[Supplied material — start]

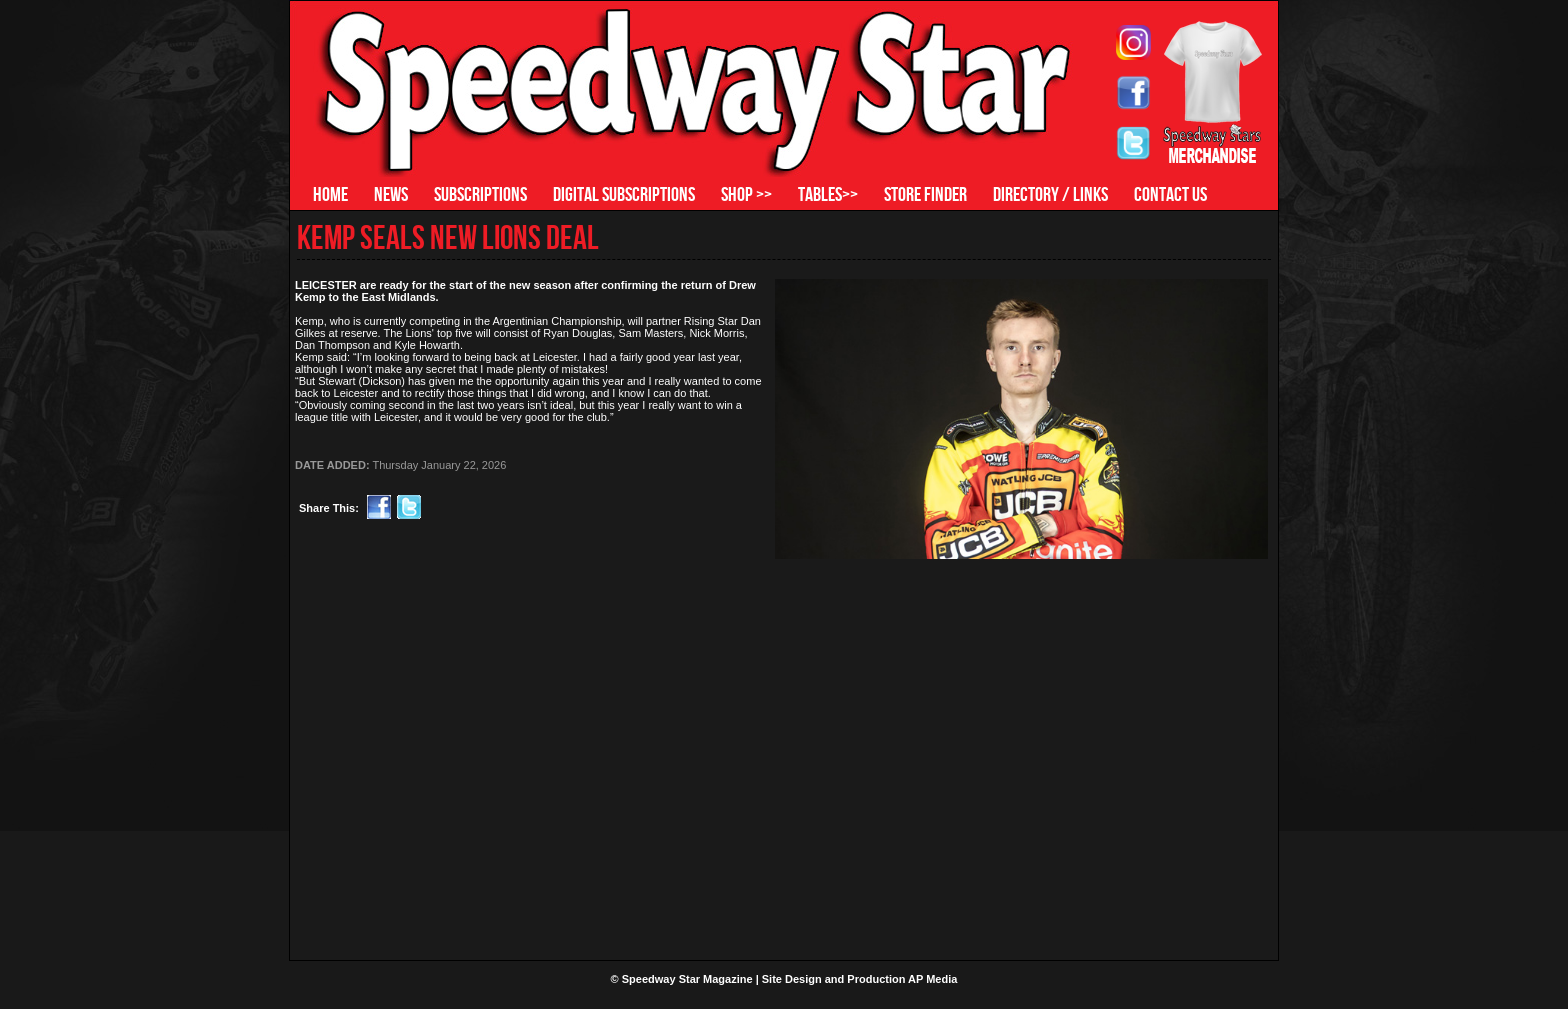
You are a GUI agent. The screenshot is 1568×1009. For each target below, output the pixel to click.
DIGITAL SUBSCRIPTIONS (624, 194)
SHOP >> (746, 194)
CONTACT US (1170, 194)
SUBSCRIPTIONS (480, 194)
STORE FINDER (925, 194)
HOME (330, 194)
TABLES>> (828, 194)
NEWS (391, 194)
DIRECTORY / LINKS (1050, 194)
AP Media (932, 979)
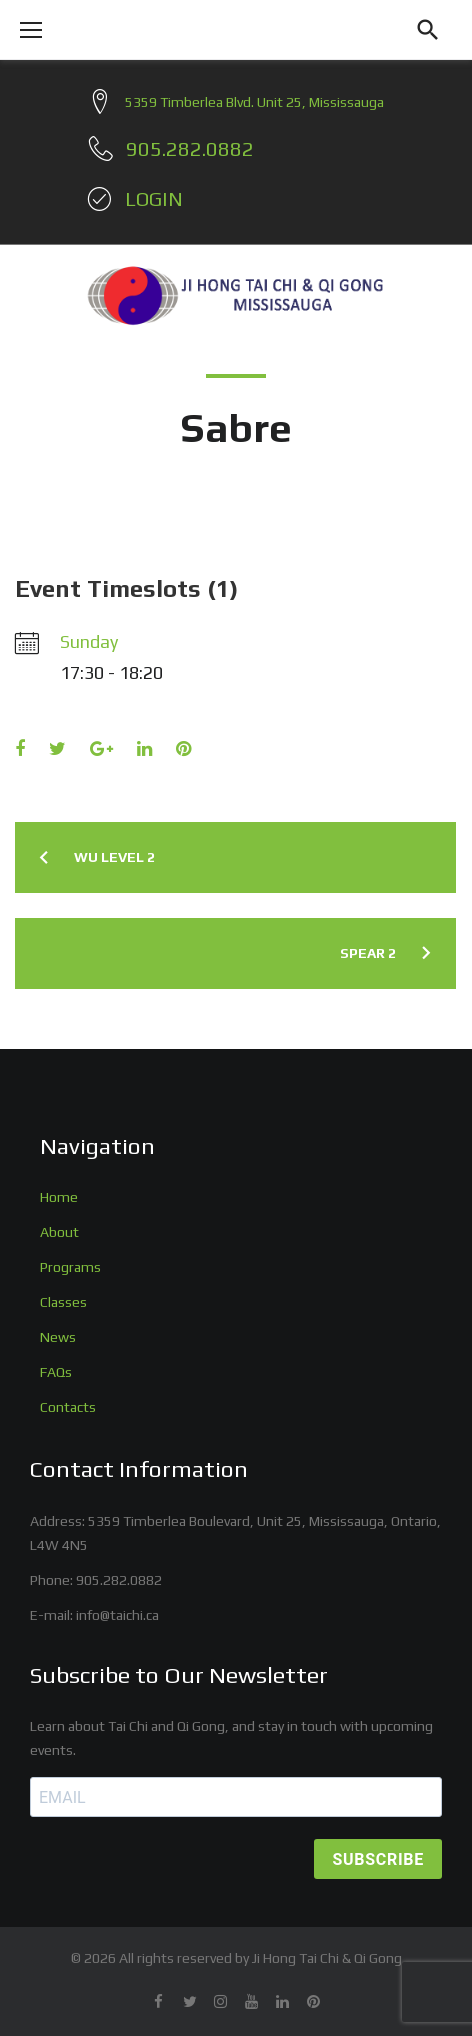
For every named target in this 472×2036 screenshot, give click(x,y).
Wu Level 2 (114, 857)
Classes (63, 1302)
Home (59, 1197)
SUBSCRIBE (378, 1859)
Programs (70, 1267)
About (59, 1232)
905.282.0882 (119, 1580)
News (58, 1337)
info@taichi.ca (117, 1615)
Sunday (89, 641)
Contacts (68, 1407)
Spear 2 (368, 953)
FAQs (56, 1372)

[Supplied material — finish]
[Supplied material — start]

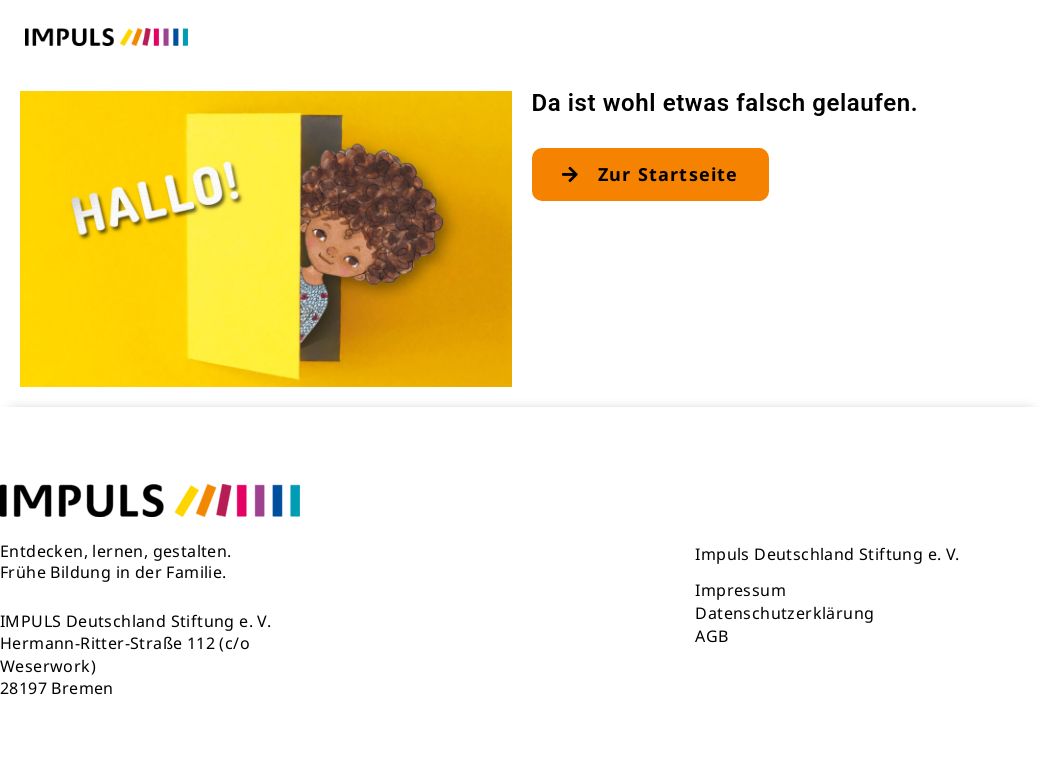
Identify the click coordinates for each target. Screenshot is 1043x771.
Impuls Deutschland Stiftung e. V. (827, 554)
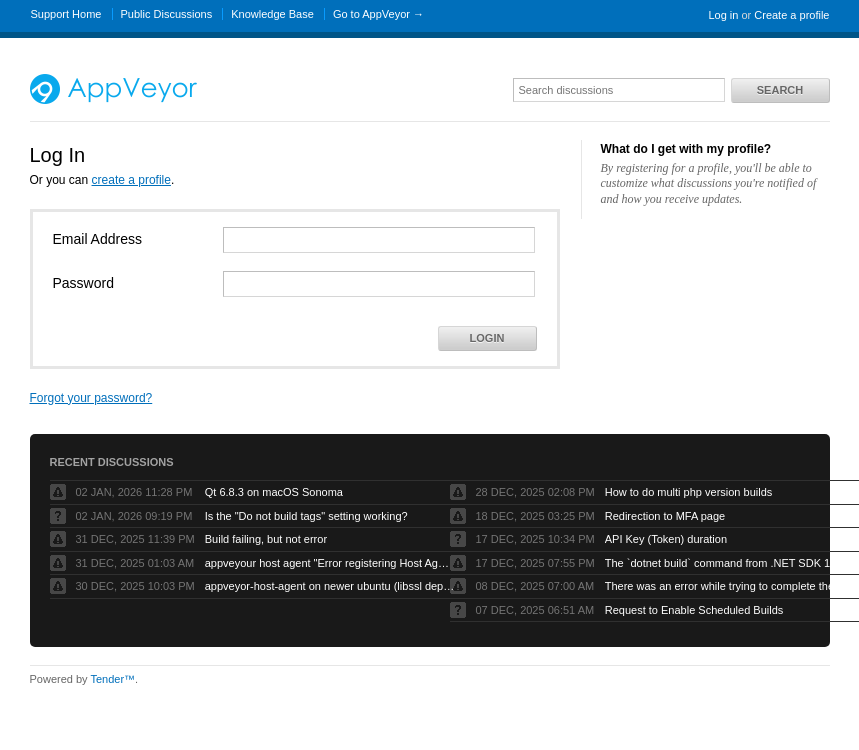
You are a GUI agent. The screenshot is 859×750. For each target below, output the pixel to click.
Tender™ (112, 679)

[Supplied material — finish]

◆ **To do**
In the records above, find every line with the word "SUBSCRIPTIONS" and copy it.

◆ **Exercise output**
DIGITAL SUBSCRIPTIONS (624, 194)
SUBSCRIPTIONS (480, 194)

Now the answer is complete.